What did you call the real white gas that Coleman and others sell for
lanterns and stoves?


As far as I know, they didn't sell that in the 50s. I never saw "Coleman Fuel"
until the mid-70s.


We used "White Gas" in our "Camp Stove" when I was a kid in the 40s.
It's been around for a longggg time.

The camp stove, had one of those pressurized (you pump it up) fuel
tanks. You poured in the white gas, pumped it up, primed the burners,
lit the fire to preheat the vaporizers and hoped it was hot enough to
run when you turned on the fuel.


"White gas" was used more for outboard motors which could not tolerate the
tetraethyl lead additives. It would wrok on stoves, but was bad for the
hand-pump-pressurized mantle-type lanterns, as it did not burn cleanly
enough to avoid contaminating the mantles. Naptha (naphtha) was what we
always used in "Coleman" lamps.
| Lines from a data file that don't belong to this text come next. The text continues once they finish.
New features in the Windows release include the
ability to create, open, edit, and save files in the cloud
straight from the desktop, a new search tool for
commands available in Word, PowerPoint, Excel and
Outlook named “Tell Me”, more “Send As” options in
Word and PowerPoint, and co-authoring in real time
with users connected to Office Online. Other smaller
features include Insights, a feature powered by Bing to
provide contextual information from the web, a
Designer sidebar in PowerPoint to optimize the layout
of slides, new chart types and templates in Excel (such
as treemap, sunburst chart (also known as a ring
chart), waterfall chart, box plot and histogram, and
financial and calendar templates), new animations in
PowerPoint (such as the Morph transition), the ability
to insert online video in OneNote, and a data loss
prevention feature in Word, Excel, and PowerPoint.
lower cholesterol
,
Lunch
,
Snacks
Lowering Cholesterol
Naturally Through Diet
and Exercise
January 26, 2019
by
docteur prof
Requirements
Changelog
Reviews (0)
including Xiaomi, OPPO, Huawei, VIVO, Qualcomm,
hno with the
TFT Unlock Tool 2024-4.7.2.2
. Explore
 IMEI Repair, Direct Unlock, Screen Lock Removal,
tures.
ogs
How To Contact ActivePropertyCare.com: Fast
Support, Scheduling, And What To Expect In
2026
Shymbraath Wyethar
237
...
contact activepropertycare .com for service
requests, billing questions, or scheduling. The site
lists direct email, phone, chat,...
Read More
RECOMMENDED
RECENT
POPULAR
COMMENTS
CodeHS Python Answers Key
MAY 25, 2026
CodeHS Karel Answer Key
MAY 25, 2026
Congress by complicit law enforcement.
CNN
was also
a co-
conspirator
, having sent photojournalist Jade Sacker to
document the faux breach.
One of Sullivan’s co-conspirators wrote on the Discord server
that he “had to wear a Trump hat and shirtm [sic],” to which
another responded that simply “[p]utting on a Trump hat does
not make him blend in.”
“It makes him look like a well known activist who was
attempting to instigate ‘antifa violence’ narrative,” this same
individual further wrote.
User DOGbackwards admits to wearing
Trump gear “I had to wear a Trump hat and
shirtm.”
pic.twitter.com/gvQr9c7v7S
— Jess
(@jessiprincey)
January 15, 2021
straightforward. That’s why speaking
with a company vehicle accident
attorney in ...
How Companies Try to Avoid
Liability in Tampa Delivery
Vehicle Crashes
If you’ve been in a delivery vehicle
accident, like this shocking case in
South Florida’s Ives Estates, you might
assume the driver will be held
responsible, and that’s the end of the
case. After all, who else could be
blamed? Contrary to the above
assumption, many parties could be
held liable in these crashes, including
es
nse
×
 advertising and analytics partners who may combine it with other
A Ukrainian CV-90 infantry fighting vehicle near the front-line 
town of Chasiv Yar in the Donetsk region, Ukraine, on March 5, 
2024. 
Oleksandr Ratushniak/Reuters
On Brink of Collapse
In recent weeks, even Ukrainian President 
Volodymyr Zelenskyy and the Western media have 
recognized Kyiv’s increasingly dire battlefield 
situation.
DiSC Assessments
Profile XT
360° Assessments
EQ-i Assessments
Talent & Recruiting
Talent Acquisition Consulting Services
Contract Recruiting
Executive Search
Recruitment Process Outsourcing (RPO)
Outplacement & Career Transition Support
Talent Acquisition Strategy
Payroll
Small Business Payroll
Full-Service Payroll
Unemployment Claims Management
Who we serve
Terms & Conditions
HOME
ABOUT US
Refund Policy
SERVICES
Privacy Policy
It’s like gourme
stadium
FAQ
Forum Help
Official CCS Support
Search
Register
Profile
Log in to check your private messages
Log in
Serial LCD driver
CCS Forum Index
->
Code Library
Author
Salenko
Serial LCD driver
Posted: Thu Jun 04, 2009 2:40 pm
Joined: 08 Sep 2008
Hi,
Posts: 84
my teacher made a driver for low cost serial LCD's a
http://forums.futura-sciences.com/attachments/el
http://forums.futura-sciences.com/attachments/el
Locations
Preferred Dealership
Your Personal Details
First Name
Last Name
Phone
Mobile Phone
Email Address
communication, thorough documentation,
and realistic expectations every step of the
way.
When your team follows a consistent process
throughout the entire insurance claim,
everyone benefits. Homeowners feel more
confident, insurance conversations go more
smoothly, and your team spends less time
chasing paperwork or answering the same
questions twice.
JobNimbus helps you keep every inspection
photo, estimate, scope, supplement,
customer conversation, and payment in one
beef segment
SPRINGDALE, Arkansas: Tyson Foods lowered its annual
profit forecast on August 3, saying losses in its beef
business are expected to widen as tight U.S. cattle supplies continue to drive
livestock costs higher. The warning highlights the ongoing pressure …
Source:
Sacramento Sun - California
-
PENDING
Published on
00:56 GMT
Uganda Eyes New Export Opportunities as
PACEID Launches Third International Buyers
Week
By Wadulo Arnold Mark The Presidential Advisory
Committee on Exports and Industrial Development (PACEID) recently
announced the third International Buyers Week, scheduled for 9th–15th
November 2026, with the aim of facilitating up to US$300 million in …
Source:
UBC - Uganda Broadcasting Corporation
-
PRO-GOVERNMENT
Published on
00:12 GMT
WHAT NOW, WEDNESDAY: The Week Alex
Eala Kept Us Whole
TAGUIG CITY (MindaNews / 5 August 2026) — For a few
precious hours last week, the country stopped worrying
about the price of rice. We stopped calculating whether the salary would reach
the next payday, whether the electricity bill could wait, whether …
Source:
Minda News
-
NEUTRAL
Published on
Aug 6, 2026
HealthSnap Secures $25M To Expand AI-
Slightly more highly refined than white gas
(higher boiling point fraction) which vaporized better and burned
cleaner/hotter.


I can still remember crawling out of the tent and smelling breakfast.
Damn near froze in August camping near Thunder bay Ontario.

Roger Halstead (K8RI & ARRL life member)
(N833R, S# CD-2 Worlds oldest Debonair)
www.rogerhalstead.com


I'm pretty sure it was availabe in the late 60s, but my memory doesn't
go back any farther than that! I've been searching around trying to
find the history of Coleman fuel, aka "white gas", but no luck yet.